Your objective
Could you show all lines in the entries below that contain the string "bodas"?
──────── Source material ────────
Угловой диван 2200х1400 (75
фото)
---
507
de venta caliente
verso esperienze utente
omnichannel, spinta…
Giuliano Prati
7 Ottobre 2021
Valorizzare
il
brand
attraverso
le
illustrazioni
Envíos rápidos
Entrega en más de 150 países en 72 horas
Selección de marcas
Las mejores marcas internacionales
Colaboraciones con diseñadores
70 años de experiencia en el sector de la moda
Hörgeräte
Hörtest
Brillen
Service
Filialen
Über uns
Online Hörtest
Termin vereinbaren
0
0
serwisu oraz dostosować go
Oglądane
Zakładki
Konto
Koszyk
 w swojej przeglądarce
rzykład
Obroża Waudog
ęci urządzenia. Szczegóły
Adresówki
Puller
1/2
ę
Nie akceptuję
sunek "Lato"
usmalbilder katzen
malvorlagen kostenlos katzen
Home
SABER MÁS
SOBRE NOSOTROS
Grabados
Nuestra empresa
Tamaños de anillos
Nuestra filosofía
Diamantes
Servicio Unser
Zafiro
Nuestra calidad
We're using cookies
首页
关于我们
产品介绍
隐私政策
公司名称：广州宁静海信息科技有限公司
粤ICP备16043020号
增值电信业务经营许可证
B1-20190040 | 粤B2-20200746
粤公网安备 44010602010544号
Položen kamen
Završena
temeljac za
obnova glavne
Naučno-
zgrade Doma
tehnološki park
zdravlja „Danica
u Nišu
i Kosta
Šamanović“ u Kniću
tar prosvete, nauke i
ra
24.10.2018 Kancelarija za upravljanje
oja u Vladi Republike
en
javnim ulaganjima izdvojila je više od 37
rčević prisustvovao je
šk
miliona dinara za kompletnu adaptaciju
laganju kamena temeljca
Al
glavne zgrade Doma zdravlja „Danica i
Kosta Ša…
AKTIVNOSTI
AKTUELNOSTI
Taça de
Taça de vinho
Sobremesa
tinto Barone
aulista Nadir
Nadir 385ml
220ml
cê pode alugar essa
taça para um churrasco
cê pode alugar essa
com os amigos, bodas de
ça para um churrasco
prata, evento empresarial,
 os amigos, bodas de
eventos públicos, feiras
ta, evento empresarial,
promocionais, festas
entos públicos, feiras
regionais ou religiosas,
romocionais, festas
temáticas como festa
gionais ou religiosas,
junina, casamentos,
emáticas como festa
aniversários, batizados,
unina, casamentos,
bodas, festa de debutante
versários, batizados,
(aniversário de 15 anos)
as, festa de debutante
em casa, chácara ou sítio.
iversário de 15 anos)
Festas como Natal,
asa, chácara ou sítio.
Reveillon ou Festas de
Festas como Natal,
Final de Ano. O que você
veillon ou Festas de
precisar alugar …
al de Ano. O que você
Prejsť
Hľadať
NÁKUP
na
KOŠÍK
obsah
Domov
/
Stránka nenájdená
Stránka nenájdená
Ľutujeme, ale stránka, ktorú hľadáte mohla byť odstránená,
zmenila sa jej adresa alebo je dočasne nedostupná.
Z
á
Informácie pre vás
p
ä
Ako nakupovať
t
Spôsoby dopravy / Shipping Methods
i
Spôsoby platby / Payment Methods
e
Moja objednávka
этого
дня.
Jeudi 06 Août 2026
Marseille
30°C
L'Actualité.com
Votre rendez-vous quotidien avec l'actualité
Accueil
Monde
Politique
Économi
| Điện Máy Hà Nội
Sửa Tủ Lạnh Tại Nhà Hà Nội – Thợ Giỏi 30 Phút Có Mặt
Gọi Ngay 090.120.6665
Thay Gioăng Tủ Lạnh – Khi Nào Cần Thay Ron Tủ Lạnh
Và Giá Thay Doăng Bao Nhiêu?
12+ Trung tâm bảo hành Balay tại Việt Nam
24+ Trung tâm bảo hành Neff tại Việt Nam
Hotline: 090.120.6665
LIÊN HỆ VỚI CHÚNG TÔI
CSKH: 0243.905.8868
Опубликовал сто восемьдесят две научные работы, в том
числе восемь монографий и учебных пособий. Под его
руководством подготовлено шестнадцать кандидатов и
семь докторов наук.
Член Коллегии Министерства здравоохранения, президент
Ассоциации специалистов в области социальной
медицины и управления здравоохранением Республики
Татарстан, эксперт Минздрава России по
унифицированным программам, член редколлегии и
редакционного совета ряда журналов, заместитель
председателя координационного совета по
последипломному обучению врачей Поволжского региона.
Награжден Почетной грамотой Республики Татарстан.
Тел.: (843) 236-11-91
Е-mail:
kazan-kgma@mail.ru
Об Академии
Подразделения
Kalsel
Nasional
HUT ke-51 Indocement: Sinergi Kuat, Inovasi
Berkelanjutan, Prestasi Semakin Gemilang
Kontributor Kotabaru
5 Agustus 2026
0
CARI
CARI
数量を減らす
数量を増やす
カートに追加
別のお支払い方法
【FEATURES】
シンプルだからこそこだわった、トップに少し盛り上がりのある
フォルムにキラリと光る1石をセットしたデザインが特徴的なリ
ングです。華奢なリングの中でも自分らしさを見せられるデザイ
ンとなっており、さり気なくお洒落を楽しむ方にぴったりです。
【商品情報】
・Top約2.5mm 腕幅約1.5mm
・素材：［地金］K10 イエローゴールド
────────
Problem solution
com os amigos, bodas de
 os amigos, bodas de
bodas, festa de debutante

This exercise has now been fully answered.